Lav Diaz nos leva, mais uma vez, à imensidão do arquipélago filipino em ‘Century of Birthing – Part Four’, um mergulho nas entranhas da alma de Hermes Papauran, um artista em crise. Longe da metrópole Manila, Hermes busca refúgio nas paisagens bucólicas da província, dividido entre a criação de uma obra ambiciosa e a gestão de uma profunda crise existencial. A dualidade entre o concreto do trabalho artístico e o abstrato do seu sofrimento interno permeia cada cena, com a câmera de Diaz capturando a lentidão do tempo e a beleza melancólica do ambiente.

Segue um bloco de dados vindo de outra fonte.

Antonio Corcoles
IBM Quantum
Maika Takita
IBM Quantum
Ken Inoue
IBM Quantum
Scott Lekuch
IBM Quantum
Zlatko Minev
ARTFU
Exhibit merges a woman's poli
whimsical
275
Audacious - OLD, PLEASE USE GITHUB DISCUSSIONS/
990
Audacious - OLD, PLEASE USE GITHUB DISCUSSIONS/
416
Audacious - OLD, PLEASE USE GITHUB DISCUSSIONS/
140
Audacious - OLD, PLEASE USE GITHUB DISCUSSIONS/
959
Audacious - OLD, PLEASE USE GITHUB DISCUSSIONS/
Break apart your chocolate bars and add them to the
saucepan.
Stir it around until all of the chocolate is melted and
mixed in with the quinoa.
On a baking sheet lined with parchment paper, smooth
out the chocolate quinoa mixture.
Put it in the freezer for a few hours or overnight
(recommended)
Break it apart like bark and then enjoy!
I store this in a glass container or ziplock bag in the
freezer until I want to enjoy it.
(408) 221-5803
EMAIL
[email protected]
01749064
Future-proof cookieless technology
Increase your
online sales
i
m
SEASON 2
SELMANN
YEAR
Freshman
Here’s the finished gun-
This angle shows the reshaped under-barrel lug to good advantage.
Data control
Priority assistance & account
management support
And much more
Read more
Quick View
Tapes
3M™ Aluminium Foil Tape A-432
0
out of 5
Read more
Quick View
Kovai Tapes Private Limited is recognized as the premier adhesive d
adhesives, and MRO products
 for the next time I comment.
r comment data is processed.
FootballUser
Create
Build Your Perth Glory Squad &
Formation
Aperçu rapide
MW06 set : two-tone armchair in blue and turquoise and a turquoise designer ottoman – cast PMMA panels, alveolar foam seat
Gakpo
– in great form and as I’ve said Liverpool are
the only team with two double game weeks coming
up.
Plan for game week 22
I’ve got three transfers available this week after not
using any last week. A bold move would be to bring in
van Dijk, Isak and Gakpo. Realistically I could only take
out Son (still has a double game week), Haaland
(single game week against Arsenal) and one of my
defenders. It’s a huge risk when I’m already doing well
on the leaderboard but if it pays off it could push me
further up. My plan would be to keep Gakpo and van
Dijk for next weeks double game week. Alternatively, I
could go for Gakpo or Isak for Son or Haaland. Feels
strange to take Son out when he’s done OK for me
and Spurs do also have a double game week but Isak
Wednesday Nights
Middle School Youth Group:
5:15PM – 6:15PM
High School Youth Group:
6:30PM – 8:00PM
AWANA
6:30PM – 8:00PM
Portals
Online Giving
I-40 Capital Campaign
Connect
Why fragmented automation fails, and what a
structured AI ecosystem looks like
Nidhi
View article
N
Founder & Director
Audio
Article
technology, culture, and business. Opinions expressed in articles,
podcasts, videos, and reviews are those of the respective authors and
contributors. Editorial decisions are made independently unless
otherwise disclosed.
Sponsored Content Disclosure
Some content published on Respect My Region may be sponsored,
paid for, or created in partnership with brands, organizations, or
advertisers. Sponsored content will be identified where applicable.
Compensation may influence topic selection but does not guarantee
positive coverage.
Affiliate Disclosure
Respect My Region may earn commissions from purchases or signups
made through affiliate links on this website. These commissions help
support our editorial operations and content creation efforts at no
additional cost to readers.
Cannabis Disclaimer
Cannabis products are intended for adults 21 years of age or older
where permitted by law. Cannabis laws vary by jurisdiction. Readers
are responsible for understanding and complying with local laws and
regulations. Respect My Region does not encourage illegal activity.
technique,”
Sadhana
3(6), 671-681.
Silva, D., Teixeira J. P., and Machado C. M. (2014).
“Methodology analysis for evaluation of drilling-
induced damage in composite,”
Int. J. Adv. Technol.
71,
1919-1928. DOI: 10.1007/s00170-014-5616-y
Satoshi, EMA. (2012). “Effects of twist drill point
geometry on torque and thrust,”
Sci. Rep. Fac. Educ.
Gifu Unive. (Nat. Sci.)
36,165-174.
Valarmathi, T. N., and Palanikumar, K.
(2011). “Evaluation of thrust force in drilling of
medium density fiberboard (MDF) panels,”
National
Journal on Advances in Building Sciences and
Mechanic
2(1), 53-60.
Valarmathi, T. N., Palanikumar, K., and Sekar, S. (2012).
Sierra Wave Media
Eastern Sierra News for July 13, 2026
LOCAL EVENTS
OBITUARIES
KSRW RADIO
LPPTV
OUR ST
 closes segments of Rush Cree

A narrativa se desenvolve em ritmo contemplativo, acompanhando Hermes em seus rituais cotidianos. A pesca, a interação com os habitantes locais e, principalmente, a intensa reflexão sobre a sua arte e o seu propósito na vida constroem um retrato complexo e multifacetado do personagem. As longas tomadas, marca registrada de Diaz, permitem que o espectador se conecte com o ritmo da vida rural e compartilhe a introspecção de Hermes, imerso em um existencialismo agrário. O filme não oferece soluções fáceis, mas propõe uma jornada de autodescoberta, onde a arte se torna um refúgio e uma forma de expressão.
A fotografia, em preto e branco, acentua a atmosfera melancólica e atemporal, transportando o espectador para um universo distante dos padrões cinematográficos convencionais. A ausência de uma trama linear e a priorização da experiência sensorial exigem uma imersão total, recompensada pela profundidade e beleza da obra. ‘Century of Birthing – Part Four’ é um filme sobre a busca por sentido, a relação entre o artista e a sua criação, e a capacidade de encontrar beleza e esperança em meio à adversidade. Uma obra que desafia a pressa do mundo moderno e nos convida a contemplar a complexidade da existência humana. O filme é um estudo sobre a busca do indivíduo por um éthos, por uma forma de ser e agir no mundo que esteja em consonância com seus valores mais profundos.